Reproduce exactly the lines from the one containing "you are doing" through the last line of the data, both ends included.

════════════════

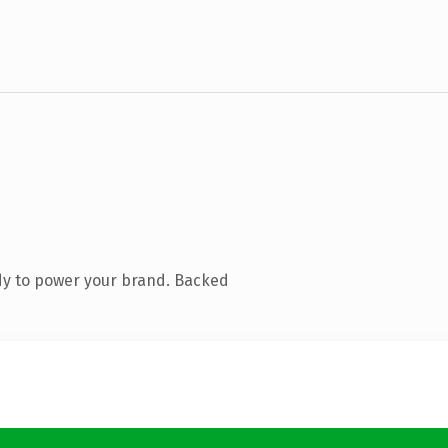
dy to power your brand. Backed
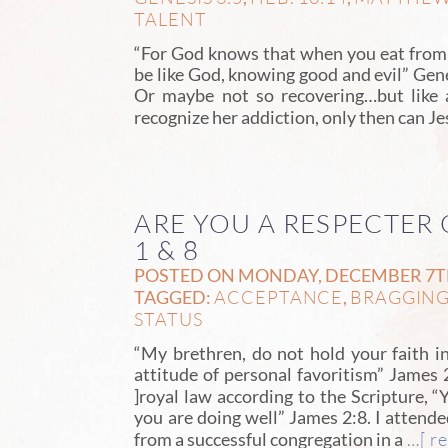
TALENT
“For God knows that when you eat from i
be like God, knowing good and evil” Gene
Or maybe not so recovering…but like a
recognize her addiction, only then can Jes
ARE YOU A RESPECTER 
1 & 8
POSTED ON MONDAY, DECEMBER 7TH,
ACCEPTANCE
BRAGGIN
TAGGED:
,
STATUS
“My brethren, do not hold your faith i
attitude of personal favoritism” James 2:
]royal law according to the Scripture, “
you are doing well” James 2:8. I attend
…[ re
from a successful congregation in a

════════════════

▶ [Response to the task]
you are doing well” James 2:8. I attend
…[ re
from a successful congregation in a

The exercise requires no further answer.